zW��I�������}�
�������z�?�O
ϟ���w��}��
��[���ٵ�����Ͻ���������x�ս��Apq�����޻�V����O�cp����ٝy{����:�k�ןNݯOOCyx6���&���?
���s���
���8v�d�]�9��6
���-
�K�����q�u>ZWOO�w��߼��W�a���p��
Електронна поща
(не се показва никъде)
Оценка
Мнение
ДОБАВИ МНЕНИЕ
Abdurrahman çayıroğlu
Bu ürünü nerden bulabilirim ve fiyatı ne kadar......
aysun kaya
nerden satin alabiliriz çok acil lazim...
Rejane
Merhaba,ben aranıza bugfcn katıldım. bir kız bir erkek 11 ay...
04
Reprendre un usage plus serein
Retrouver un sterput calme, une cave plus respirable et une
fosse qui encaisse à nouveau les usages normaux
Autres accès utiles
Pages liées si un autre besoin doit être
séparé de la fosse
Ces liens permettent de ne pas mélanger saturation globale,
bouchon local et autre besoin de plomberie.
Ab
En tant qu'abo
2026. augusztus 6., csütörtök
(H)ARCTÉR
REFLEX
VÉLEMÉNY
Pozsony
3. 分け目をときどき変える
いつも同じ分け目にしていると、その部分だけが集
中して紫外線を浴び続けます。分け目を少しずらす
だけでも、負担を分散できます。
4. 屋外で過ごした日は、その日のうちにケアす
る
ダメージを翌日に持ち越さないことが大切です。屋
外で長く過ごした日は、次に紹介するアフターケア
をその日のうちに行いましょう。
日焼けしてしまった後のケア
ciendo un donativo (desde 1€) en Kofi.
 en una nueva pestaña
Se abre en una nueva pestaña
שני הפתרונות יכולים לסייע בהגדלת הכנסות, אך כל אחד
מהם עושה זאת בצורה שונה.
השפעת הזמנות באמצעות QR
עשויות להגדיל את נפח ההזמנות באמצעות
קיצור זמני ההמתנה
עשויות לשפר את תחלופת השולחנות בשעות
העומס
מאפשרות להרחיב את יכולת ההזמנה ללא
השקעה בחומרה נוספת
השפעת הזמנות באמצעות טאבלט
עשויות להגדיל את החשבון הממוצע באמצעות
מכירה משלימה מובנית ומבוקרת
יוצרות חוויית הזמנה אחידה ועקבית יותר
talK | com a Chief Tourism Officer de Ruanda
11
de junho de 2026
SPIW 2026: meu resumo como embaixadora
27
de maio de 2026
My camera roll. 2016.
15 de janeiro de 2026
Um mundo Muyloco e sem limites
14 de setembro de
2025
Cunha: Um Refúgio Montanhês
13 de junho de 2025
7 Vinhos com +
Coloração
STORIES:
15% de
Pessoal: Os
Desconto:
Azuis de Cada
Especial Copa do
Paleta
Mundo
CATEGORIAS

==========

> _Your assignment_:
Reproduce all of the material above word for word.

> _Solution to this task_:
zW��I�������}�
�������z�?�O
ϟ���w��}��
��[���ٵ�����Ͻ���������x�ս��Apq�����޻�V����O�cp����ٝy{����:�k�ןNݯOOCyx6���&���?
���s���
���8v�d�]�9��6
���-
�K�����q�u>ZWOO�w��߼��W�a���p��
Електронна поща
(не се показва никъде)
Оценка
Мнение
ДОБАВИ МНЕНИЕ
Abdurrahman çayıroğlu
Bu ürünü nerden bulabilirim ve fiyatı ne kadar......
aysun kaya
nerden satin alabiliriz çok acil lazim...
Rejane
Merhaba,ben aranıza bugfcn katıldım. bir kız bir erkek 11 ay...
04
Reprendre un usage plus serein
Retrouver un sterput calme, une cave plus respirable et une
fosse qui encaisse à nouveau les usages normaux
Autres accès utiles
Pages liées si un autre besoin doit être
séparé de la fosse
Ces liens permettent de ne pas mélanger saturation globale,
bouchon local et autre besoin de plomberie.
Ab
En tant qu'abo
2026. augusztus 6., csütörtök
(H)ARCTÉR
REFLEX
VÉLEMÉNY
Pozsony
3. 分け目をときどき変える
いつも同じ分け目にしていると、その部分だけが集
中して紫外線を浴び続けます。分け目を少しずらす
だけでも、負担を分散できます。
4. 屋外で過ごした日は、その日のうちにケアす
る
ダメージを翌日に持ち越さないことが大切です。屋
外で長く過ごした日は、次に紹介するアフターケア
をその日のうちに行いましょう。
日焼けしてしまった後のケア
ciendo un donativo (desde 1€) en Kofi.
 en una nueva pestaña
Se abre en una nueva pestaña
שני הפתרונות יכולים לסייע בהגדלת הכנסות, אך כל אחד
מהם עושה זאת בצורה שונה.
השפעת הזמנות באמצעות QR
עשויות להגדיל את נפח ההזמנות באמצעות
קיצור זמני ההמתנה
עשויות לשפר את תחלופת השולחנות בשעות
העומס
מאפשרות להרחיב את יכולת ההזמנה ללא
השקעה בחומרה נוספת
השפעת הזמנות באמצעות טאבלט
עשויות להגדיל את החשבון הממוצע באמצעות
מכירה משלימה מובנית ומבוקרת
יוצרות חוויית הזמנה אחידה ועקבית יותר
talK | com a Chief Tourism Officer de Ruanda
11
de junho de 2026
SPIW 2026: meu resumo como embaixadora
27
de maio de 2026
My camera roll. 2016.
15 de janeiro de 2026
Um mundo Muyloco e sem limites
14 de setembro de
2025
Cunha: Um Refúgio Montanhês
13 de junho de 2025
7 Vinhos com +
Coloração
STORIES:
15% de
Pessoal: Os
Desconto:
Azuis de Cada
Especial Copa do
Paleta
Mundo
CATEGORIAS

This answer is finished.